Relentlessly and fierce, his cruel hand
buried his living daughter in the ground,
who, while her arms implored the glowing Sun,
complained. “For love of thee my life is lost.”
And as she wailed her father sowed her there.

Hyperion's Son began with piercing heat
to scatter the loose sand, a way to open,
that she might look with beauteous features forth
too late! for smothered by the compact earth,
thou canst not lift thy drooping head; alas!
A lifeless corse remains.

No sadder sight
since Phaethon was blasted by the bolt,
down-hurled by Jove, had ever grieved the God
who daily drives his winged steeds. In vain
he strives with all the magic of his rays
to warm her limbs anew. — The deed is done—
what vantage gives his might if fate deny?
He sprinkles fragrant nectar on her grave,
and lifeless corse, and as he wails exclaims,
“But naught shall hinder you to reach the skies.”

At once the maiden's body, steeped in dews
of nectar, sweet and odourate, dissolves
and adds its fragrant juices to the earth:
slowly from this a sprout of Frankincense
takes root in riched soil, and bursting through
the sandy hillock shows its top.

No more
to Clytie comes the author of sweet light,
for though her love might make excuse of grief,
and grief may plead to pardon jealous words,
his heart disdains the schemist of his woe;
and she who turned to sour the sweet of love,
from that unhallowed moment pined away.
Envious and hating all her sister Nymphs,
day after day,—and through the lonely nights,
all unprotected from the chilly breeze,
her hair dishevelled, tangled, unadorned,
she sat unmoved upon the bare hard ground.
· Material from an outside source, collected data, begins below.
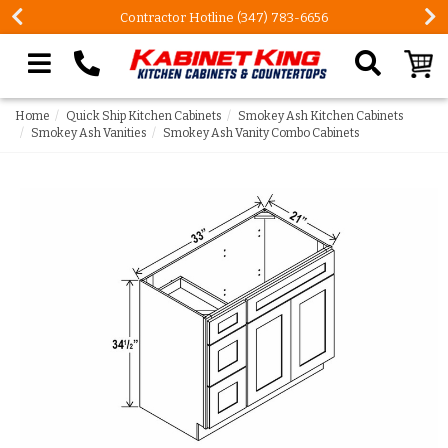
Contractor Hotline (347) 783-6656
Search our site
Home
Quick Ship Kitchen Cabinets
Smokey Ash Kitchen Cabinets
Smokey Ash Vanities
Smokey Ash Vanity Combo Cabinets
Nine days the Nymph was nourished by the dews,
or haply by her own tears' bitter brine;—
all other nourishment was naught to her.—
She never raised herself from the bare ground,
though on the god her gaze was ever fixed;—
she turned her features towards him as he moved:
they say that afterwhile her limbs took root
and fastened to the around.

A pearly white
overspread her countenance, that turned as pale
and bloodless as the dead; but here and there
a blushing tinge resolved in violet tint;
and something like the blossom of that name
a flower concealed her face. Although a root
now holds her fast to earth, the Heliotrope
turns ever to the Sun, as if to prove
that all may change and love through all remain.